Tony Brown grew up in Spokane's restaurant industry — Twigs, Luna, Mizuna — before opening Stella's, followed by Ruins, a popular and eclectic eatery with a completely new menu every week, from Morroccan to Mexican and vegetarian to Brown's take on fast food. Poised to open two new places — Eyvind and Hunt — Brown offers his thoughts on the industry.
Restaurants are a business
"It's a gamble to open a restaurant," says Brown, so decisions need to balance sustainability, nutrition, flavor, price point, etc. Consumers can help by being aware of that, he says. That means, for example, being thoughtful about substitutions that revamp dishes entirely, which can throw off food costs, supplies and kitchen workflow. Another consideration: "Local is not always better," says Brown. If he can get as good a product as what's grown locally at a price that's sustainable, he'll do so. "Don't ask, 'What's good?'" Instead, says Brown, if you find a restaurant you like or maybe you've never even been there... trust your chef. And if it's bad, let them know it so they can fix it.

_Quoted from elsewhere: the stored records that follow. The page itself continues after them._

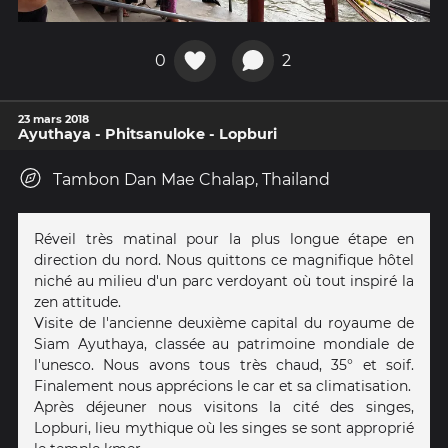
0
2
23 mars 2018
Ayuthaya - Phitsanuloke - Lopburi
Tambon Dan Mae Chalap, Thailand
Réveil très matinal pour la plus longue étape en
direction du nord. Nous quittons ce magnifique hôtel
niché au milieu d'un parc verdoyant où tout inspiré la
zen attitude.
Visite de l'ancienne deuxième capital du royaume de
Siam Ayuthaya, classée au patrimoine mondiale de
l'unesco. Nous avons tous très chaud, 35° et soif.
Finalement nous apprécions le car et sa climatisation.
Après déjeuner nous visitons la cité des singes,
Lopburi, lieu mythique où les singes se sont approprié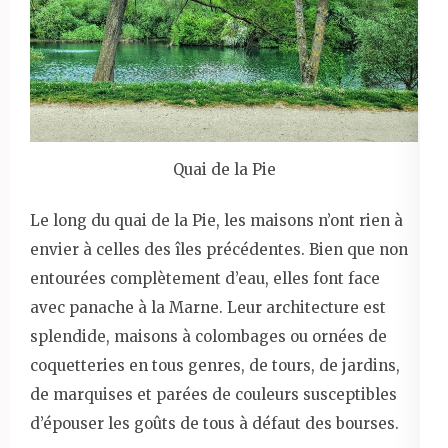
Quai de la Pie
Le long du quai de la Pie, les maisons n’ont rien à
envier à celles des îles précédentes. Bien que non
entourées complètement d’eau, elles font face
avec panache à la Marne. Leur architecture est
splendide, maisons à colombages ou ornées de
coquetteries en tous genres, de tours, de jardins,
de marquises et parées de couleurs susceptibles
d’épouser les goûts de tous à défaut des bourses.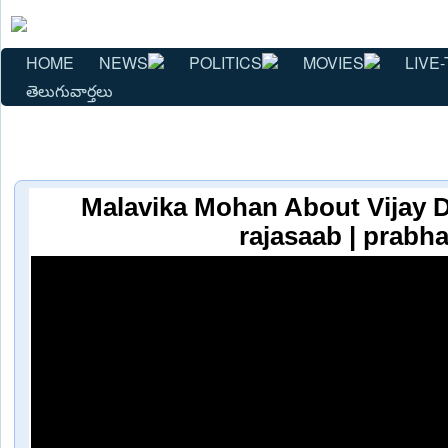
HOME
NEWS
POLITICS
MOVIES
LIVE-
తెలుగువార్తలు
Malavika Mohan About Vijay 
rajasaab | prabh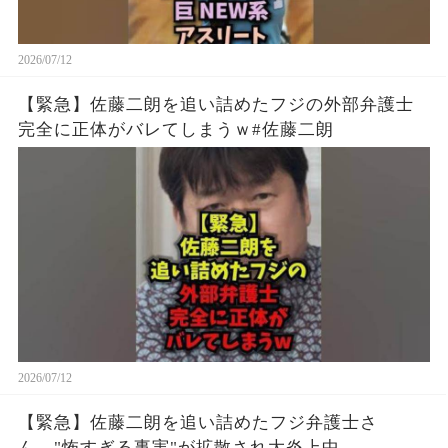
2026/07/12
【緊急】佐藤二朗を追い詰めたフジの外部弁護士
完全に正体がバレてしまうｗ#佐藤二朗
2026/07/12
【緊急】佐藤二朗を追い詰めたフジ弁護士さ
ん、"怖すぎる事実"が拡散され大炎上中...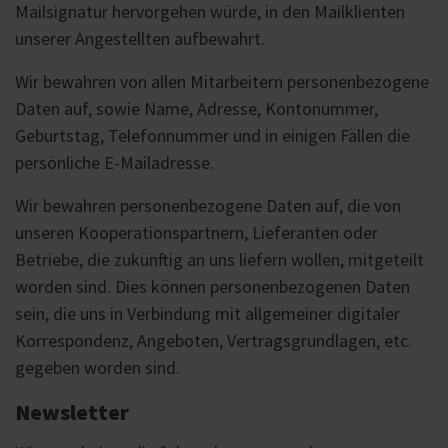
Mailsignatur hervorgehen würde, in den Mailklienten
unserer Angestellten aufbewahrt.
Wir bewahren von allen Mitarbeitern personenbezogene
Daten auf, sowie Name, Adresse, Kontonummer,
Geburtstag, Telefonnummer und in einigen Fällen die
persönliche E-Mailadresse.
Wir bewahren personenbezogene Daten auf, die von
unseren Kooperationspartnern, Lieferanten oder
Betriebe, die zukünftig an uns liefern wollen, mitgeteilt
worden sind. Dies können personenbezogenen Daten
sein, die uns in Verbindung mit allgemeiner digitaler
Korrespondenz, Angeboten, Vertragsgrundlagen, etc.
gegeben worden sind.
Newsletter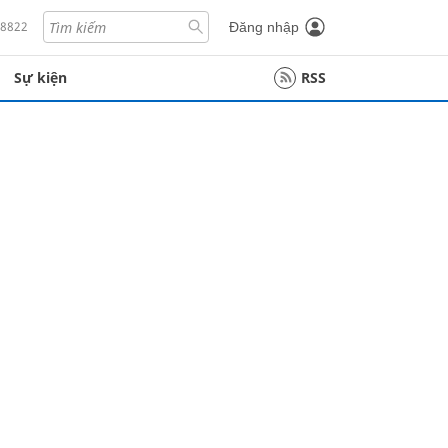
18822
Đăng nhập
Sự kiện
RSS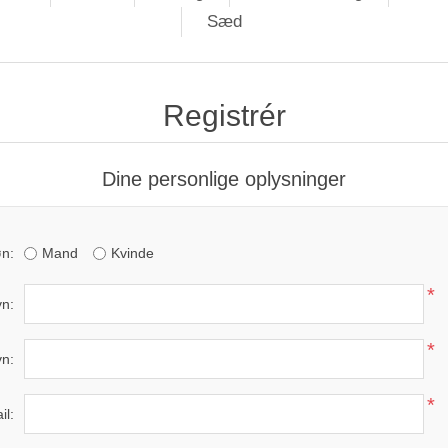
Sæd
Registrér
Dine personlige oplysninger
n:
Mand
Kvinde
*
n:
*
vn:
*
il: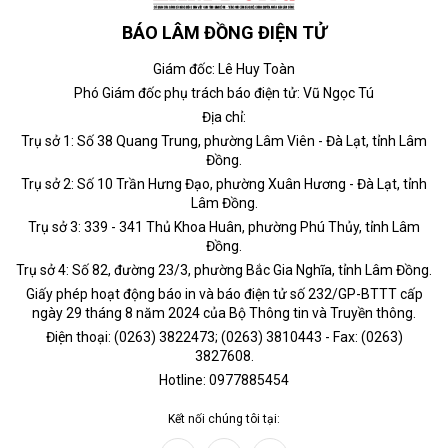
BÁO LÂM ĐỒNG ĐIỆN TỬ
Giám đốc: Lê Huy Toàn
Phó Giám đốc phụ trách báo điện tử: Vũ Ngọc Tú
Địa chỉ:
Trụ sở 1: Số 38 Quang Trung, phường Lâm Viên - Đà Lạt, tỉnh Lâm
Đồng.
Trụ sở 2: Số 10 Trần Hưng Đạo, phường Xuân Hương - Đà Lạt, tỉnh
Lâm Đồng.
Trụ sở 3: 339 - 341 Thủ Khoa Huân, phường Phú Thủy, tỉnh Lâm
Đồng.
Trụ sở 4: Số 82, đường 23/3, phường Bắc Gia Nghĩa, tỉnh Lâm Đồng.
Giấy phép hoạt động báo in và báo điện tử số 232/GP-BTTT cấp
ngày 29 tháng 8 năm 2024 của Bộ Thông tin và Truyền thông.
Điện thoại: (0263) 3822473; (0263) 3810443 - Fax: (0263)
3827608.
Hotline: 0977885454
Kết nối chúng tôi tại: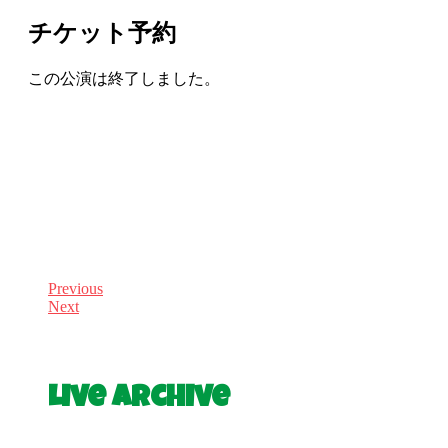
チケット予約
この公演は終了しました。
Previous
Next
Live Archive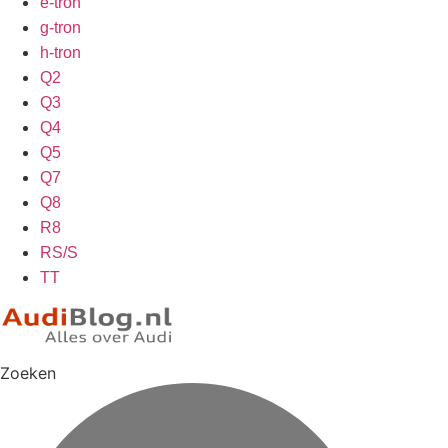
e-tron
g-tron
h-tron
Q2
Q3
Q4
Q5
Q7
Q8
R8
RS/S
TT
Zoeken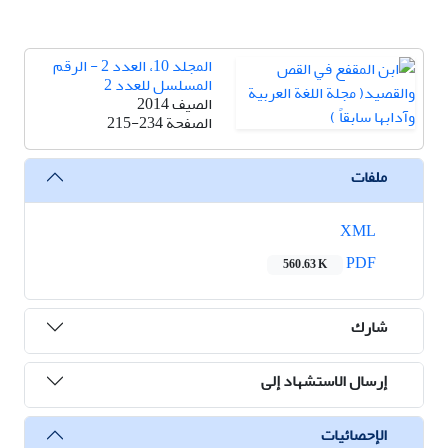
المجلد 10، العدد 2 - الرقم
المسلسل للعدد 2
الصيف 2014
الصفحة
215-234
ملفات
XML
PDF
560.63 K
شارك
إرسال الاستشهاد إلى
الإحصائيات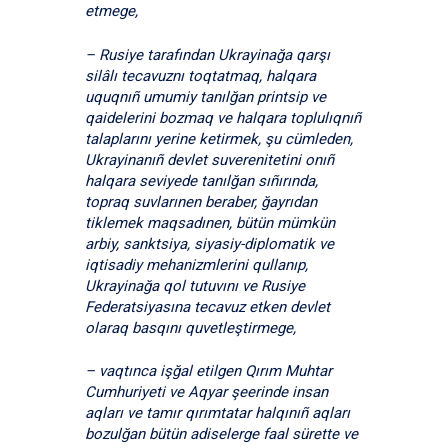
etmege,
– Rusiye tarafından Ukrayinağa qarşı
silâlı tecavuznı toqtatmaq, halqara
uquqnıñ umumiy tanılğan printsip ve
qaidelerini bozmaq ve halqara toplulıqnıñ
talaplarını yerine ketirmek, şu cümleden,
Ukrayinanıñ devlet suverenitetini onıñ
halqara seviyede tanılğan sıñırında,
topraq suvlarınen beraber, ğayrıdan
tiklemek maqsadınen, bütün mümkün
arbiy, sanktsiya, siyasiy-diplomatik ve
iqtisadiy mehanizmlerini qullanıp,
Ukrayinağa qol tutuvını ve Rusiye
Federatsiyasına tecavuz etken devlet
olaraq basqını quvetleştirmege,
– vaqtınca işğal etilgen Qırım Muhtar
Cumhuriyeti ve Aqyar şeerinde insan
aqları ve tamır qırımtatar halqınıñ aqları
bozulğan bütün adiselerge faal sürette ve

Spokane's restaurant future
Media coverage, including social media, is important for restaurants, yet there's room for change, says Brown, who sees a need for a bona fide restaurant critic. "I just think it would be good for shaping the culinary map." Knowing that a lot of places don't get coverage, says Brown, it's also important for restaurants to be savvy about promoting themselves.
Staffing continues to be a challenge, says Brown, who sees talented chefs hone their skills and go elsewhere. It's not just chefs, he says. "[The restaurant industry's] still seen as a last resort, not a profession," he says. "It should be treated as a profession." He hopes an increase in restaurants will help expand the workforce and sees one area that's still relatively untapped: the cuisine of Spokane's immigrant population. "I see it as pioneer country."